OpenSourceMalaria / OSM_To_Do_List

Action Items in the Open Source Malaria Consortium
82 stars 13 forks source link

Master list consolidation #533

Open cdsouthan opened 7 years ago

cdsouthan commented 7 years ago

Updating, checking and optimising the Master List (ML)

https://docs.google.com/spreadsheets/d/1Rvy6OiM291d1GN_cyT6eSw_C3lSuJ1jaR7AJa8hgGsc/edit#gid=510297618

This is a general task but crucial for the upcoming Series 4 paper in particular. Ideally this ML should be migrated/transformed into a small open database but that's a task for the future. I hope the suggestions below do not come across as pedantically over-prescriptive (a.k.a. council of perfection) but they are based on the many quirks/foibles/gotchas I have had fun (mostly, but some exasperation also) ferreting, divining and grappling with over the years in both databases and papers (see https://cdsouthan.blogspot.se/). Many of us will need to pitch in here but I had assigned it to our esteemed first-author since it is crucial not only for the nascent paper but also any subsequent ones.

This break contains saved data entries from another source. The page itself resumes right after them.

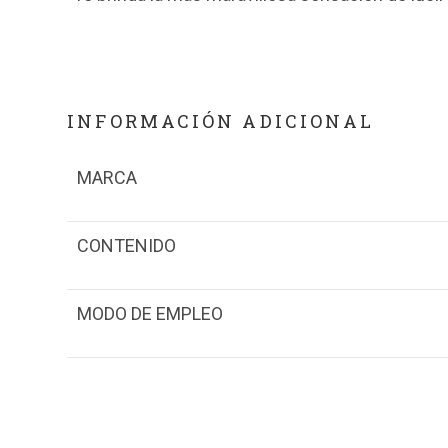
INFORMACIÓN ADICIONAL
MARCA
CONTENIDO
MODO DE EMPLEO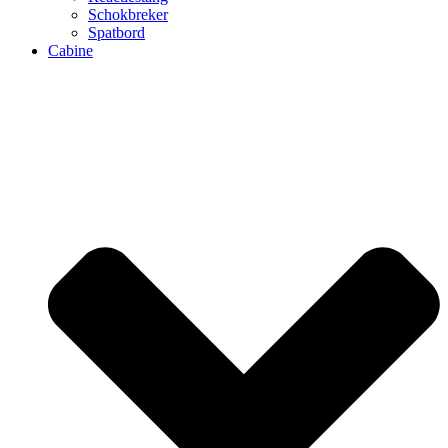
Schokbreker
Spatbord
Cabine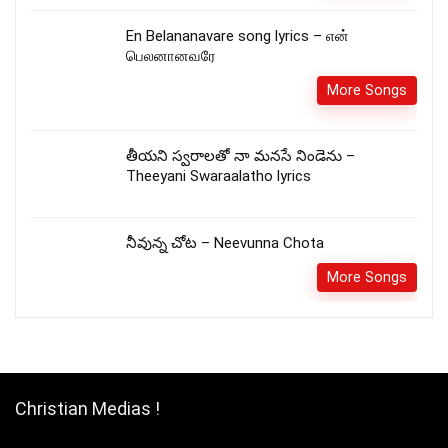
En Belananavare song lyrics – என்
பெலனானவரே
More Songs
తీయని స్వరాలతో నా మనసే నిండెను –
Theeyani Swaraalatho lyrics
నీవున్న చోట – Neevunna Chota
More Songs
Christian Medias !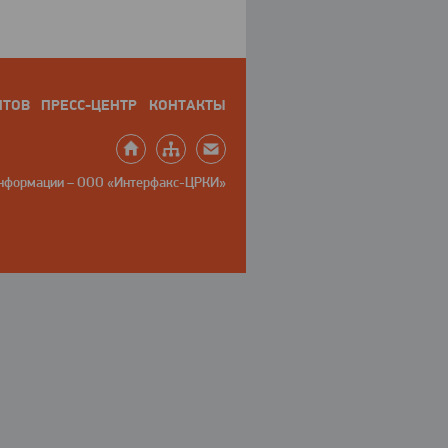
НТОВ
ПРЕСС-ЦЕНТР
КОНТАКТЫ
информации – ООО «Интерфакс-ЦРКИ»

JFTR I do not want to take the responsibility for actually editing the sheet. This is better done by those directly engaged with making the structures and generating the data (even as inputs from collaborators). I also suggest team members do such editing in pairs to cross-check inputs and changes (cup of coffee job?) and that senior authors keep abreast of how things are going on the ML front.

Aspects of the ML have come up in previous posts concerning Google indexing https://github.com/OpenSourceMalaria/OSM_To_Do_List/issues/511 and direct visualisation https://github.com/OpenSourceMalaria/OSM_To_Do_List/issues/515

cdsouthan commented 7 years ago

The order below is my ad hoc ranking but AWK may not correspond to the likelihood or time for fixes. I'm kicking off with just outlines that can be expanded if clarification details are needed.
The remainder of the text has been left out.